In one of the few decisions to consider the application of s 137F of the Competition and Consumer Act 2010 (Cth) (CCA), the Federal Court has granted freezing orders against Get Qualified Australia Pty Ltd along with its sole director, Mr Wadi, and his wife, Ms Al-Natour. The orders will remain in place until the ACCC’s case against them for misrepresentation, misleading or deceptive conduct, unconscionable conduct and unfair contract terms is heard. The full judgment can be read here.

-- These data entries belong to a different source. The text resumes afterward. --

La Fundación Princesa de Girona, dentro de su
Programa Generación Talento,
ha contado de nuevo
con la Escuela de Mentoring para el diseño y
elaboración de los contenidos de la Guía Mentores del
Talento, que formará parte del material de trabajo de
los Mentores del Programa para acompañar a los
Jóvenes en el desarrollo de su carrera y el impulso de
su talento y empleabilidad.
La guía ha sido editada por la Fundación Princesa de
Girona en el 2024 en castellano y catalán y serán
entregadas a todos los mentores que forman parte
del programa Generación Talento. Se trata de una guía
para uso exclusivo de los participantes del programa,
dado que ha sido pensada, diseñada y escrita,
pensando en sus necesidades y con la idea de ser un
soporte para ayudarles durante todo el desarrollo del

Get Qualified assists its customers to obtain qualifications by gaining recognition for their skills and experience (known as “recognition of prior learning” in the vocational education sector). The ACCC has alleged that Get Qualified made misrepresentations regarding the eligibility of customers for certain qualifications and the conditions on which a refund was available, in breach of the Australian Consumer Law (ACL). The ACCC is seeking pecuniary penalties and compensation for affected customers.

Freezing orders: elements

Freezing orders are an exceptional remedy and are generally only granted where:

  1. the applicant has “a good arguable case” (in actual or proposed proceedings);
  2. there is “a danger or real risk” that assets will be dissipated to frustrate the court’s judgment; and
  3. the interests of justice / the balance of convenience favours the granting of the order.

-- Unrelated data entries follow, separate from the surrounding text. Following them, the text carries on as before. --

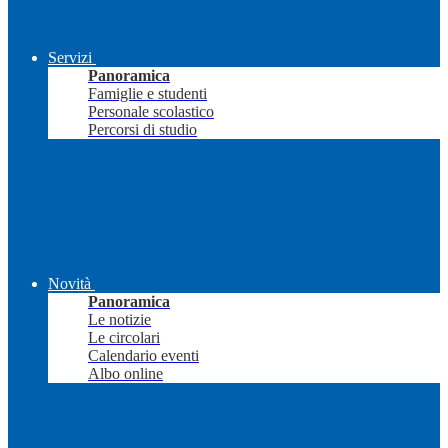
Servizi
Panoramica
Famiglie e studenti
Personale scolastico
Percorsi di studio
Novità
Panoramica
Le notizie
Le circolari
Calendario eventi
Albo online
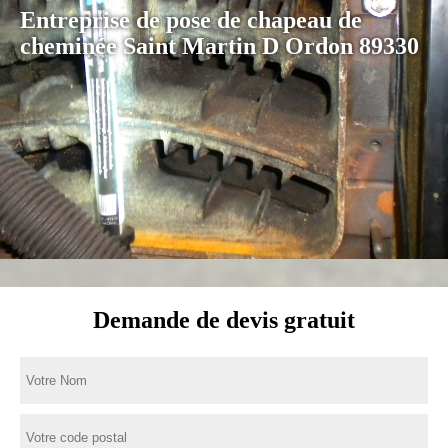
Entreprise de pose de chapeau de
cheminée Saint Martin D Ordon 89330
Demande de devis gratuit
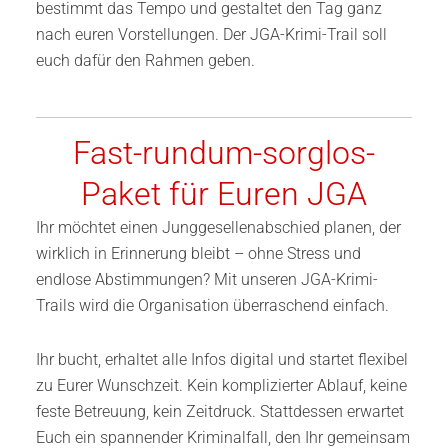
bestimmt das Tempo und gestaltet den Tag ganz
nach euren Vorstellungen. Der JGA-Krimi-Trail soll
euch dafür den Rahmen geben.
Fast-rundum-sorglos-
Paket für Euren JGA
Ihr möchtet einen Junggesellenabschied planen, der
wirklich in Erinnerung bleibt – ohne Stress und
endlose Abstimmungen? Mit unseren JGA-Krimi-
Trails wird die Organisation überraschend einfach.
Ihr bucht, erhaltet alle Infos digital und startet flexibel
zu Eurer Wunschzeit. Kein komplizierter Ablauf, keine
feste Betreuung, kein Zeitdruck. Stattdessen erwartet
Euch ein spannender Kriminalfall, den Ihr gemeinsam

Under section 137F of the CCA, this final element of the test is expressed as it being “necessary or desirable” to make the order. Here, the Court was satisfied that:

  • the ACCC had a good arguable case under the ACL against the prospective respondents;
  • the evidence led by the ACCC that Get Qualified had destroyed business records, transferred large sums of money to Jordan and the United Arab Emirates and moved some of its operations overseas established that there was a danger or real risk that assets would be dissipated to frustrate the Court’s processes. The court also took note of the fact that Mr Wadi and Ms Al-Natour were born overseas and that Ms Al-Natour is not a citizen of Australia and had family and significant assets located in Jordan; and
  • it was in the interests of justice for the Court to make the freezing orders. The court satisfied itself of this limb by including exceptions to the order allowing Get Qualified to continue to operate and Mr Wadi and Ms Al-Natour to access reasonable living expenses.

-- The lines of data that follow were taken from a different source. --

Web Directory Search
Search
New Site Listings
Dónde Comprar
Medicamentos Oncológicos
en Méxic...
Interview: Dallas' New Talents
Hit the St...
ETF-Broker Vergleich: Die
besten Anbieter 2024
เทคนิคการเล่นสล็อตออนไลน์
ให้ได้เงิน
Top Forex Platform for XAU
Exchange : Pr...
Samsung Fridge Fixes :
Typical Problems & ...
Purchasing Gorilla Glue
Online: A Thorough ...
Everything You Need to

The extent and scope of s 137F

The Federal Court has a specific power to grant freezing orders for contraventions of the Australian Consumer Law under s 137F of the Competition and Consumer Act 2010 (Cth), as well as a general power to grant freezing orders under r 7.32 of the Federal Court Rules. Clarifying these powers and their interaction, the Court held:

  • the respondent’s argument that s 137F impliedly excluded r 7.32 so that s 137F was the only power under which a freezing order could be made was not reasonably arguable given the express stipulation preserving other powers in s 137F(5)(b);
  • the respondent’s argument that s 137F did not allow a freezing order to be made to preserve assets to meet a pecuniary penalty was correct but irrelevant because the ACCC was seeking compensation as well as pecuniary penalties, and because the orders were also supported by r 7.32; and
  • while the Court is not precluded from requiring an undertaking as to damages from the ACCC under s 137F (despite the section being silent on the issue), no such undertaking would be required here. The Court did, however, consider that the absence of such an undertaking was relevant in assessing the balance of convenience and interests of justice limb of the freezing orders test, as any prejudice to the prospective respondents caused by the freezing orders would not be ameliorated by any undertaking.

The same result held in two cases earlier this year: ACCC v Unique International College Pty Ltd (No 4) [2016] FCA 628 and ACCC v Clinica Internationale Pty Ltd (in liq) (No 3) [2016] FCA 284, on the basis that the proceedings involved a statutory authority enforcing legislation to protect the public. In Get Qualified, the Court noted that “This case is not simply private litigation between private parties for their own private purposes.”.

Key takeaway

This decision provides important clarity around the application of s 137F of the CCA and the interaction of this section with the Federal Court’s powers under s 23 of the Federal Court of Australia Act 1976 (Cth), r 7.01 and Division 7.4, Part 7, Chapter 2 of the Federal Court Rules 2011 (Cth). Taken together, these provisions give the Federal Court broad powers to safeguard its processes and judgments from frustration.

A failure to comply with a freezing order under the CCA is an offence punishable by penalties of $162,000 for a corporation and $32,400 for an individual, as well as being a contempt of court.